А уж я-то был убежден, что старики тщательно пестуют эту лирическую стихию, объявившуюся в моем сыне. Мария Львовна, например, учила его каким-то странным песенкам – не то ирландским, не то исландским, совсем не похожим на те, что пели остальные ребята.

Однажды она потратила целый час, чтоб обучить его следующему песнопению:

Если щегленок поет – исчезают заботы,

Если щегленок поет – на душе хорошо…

Дальше шло несколько куплетов, прославлявших щегленка, я их забыл, а кончалось все это приблизительно так:

Плечи расправь и шагай уверенно,

Твердо надейся на добрый исход,

Помни, что ничего не потеряно,

Если щегленок поет…

Очень бы я хотел встретить человека, который бы мне объяснил, зачем нужно забивать ребенку голову этими странностями?

«Надейся на добрый исход»… Зачем ему вообще знать это слово – «исход»? В этом слове заключено что-то безнадежно щемящее, связанное с изгнанием, бегством, концом. Слово «добрый» рядом со словом «исход» кажется мне притянутым за уши. Нет, кроме шуток, «исход» – глубоко трагическое словечко, и совсем не нужно петь Сережке про исход и про то, что еще не все потеряно. О господи, он успеет наплакаться от потерь. Помнится, в тот раз мы повздорили с Марией Львовной весьма основательно…

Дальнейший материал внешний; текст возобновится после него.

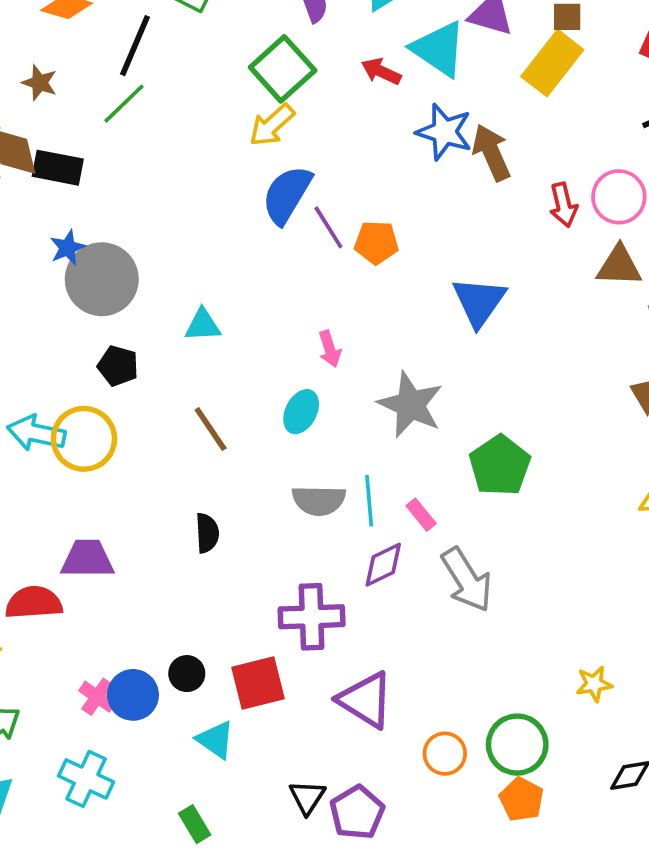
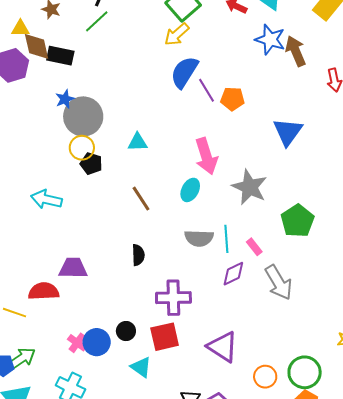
pink arrow: (330, 349) -> (206, 156), size x1.8
yellow circle: (84, 439) -> (82, 148), moved, size x0.7
purple cross: (312, 617) -> (173, 298), moved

Ресторан был пуст, я проглотил свои сосиски, расплатился с чернявой официанткой и встал. Дождь кончился, и можно было выйти в город. Я вспомнил, что именно так говорил матери, убегая по вечерам. «Котик, куда?» – спрашивала мама. «Я выйду в город!» – кричал я, уже с лестницы. Про себя я здорово удивлялся, что ей никак не приедается спрашивать. В самом деле, я всегда отвечал одно и то же. Но ей не приедалось.

3

Да, город чудодейственно изменился. Весь его центр был уже не моим. Новые дома, новые, прорубленные меж старых переулков улицы, даже приморская часть изменилась, набережная растянулась почти до Кривой Косы, а в мои розовые дни Кривая Коса находилась за границами цивилизации. Прибрежная полоса была теперь вся в фонарях, – из этих полукруглых молочных чаш по вечерам должен был струиться яркий и беспощадный свет. Конечно, он сильно затрудняет жизнь местных пиратов, но зато и влюбленным от него одно горе. Я вспомнил, как на скамейках, в спасительной темноте, почти без промежутков сидели парочки, пьяные от близости и поцелуев, и посочувствовал тем, кто принял от них эстафету. Впрочем, должно быть, они как-то устраиваются.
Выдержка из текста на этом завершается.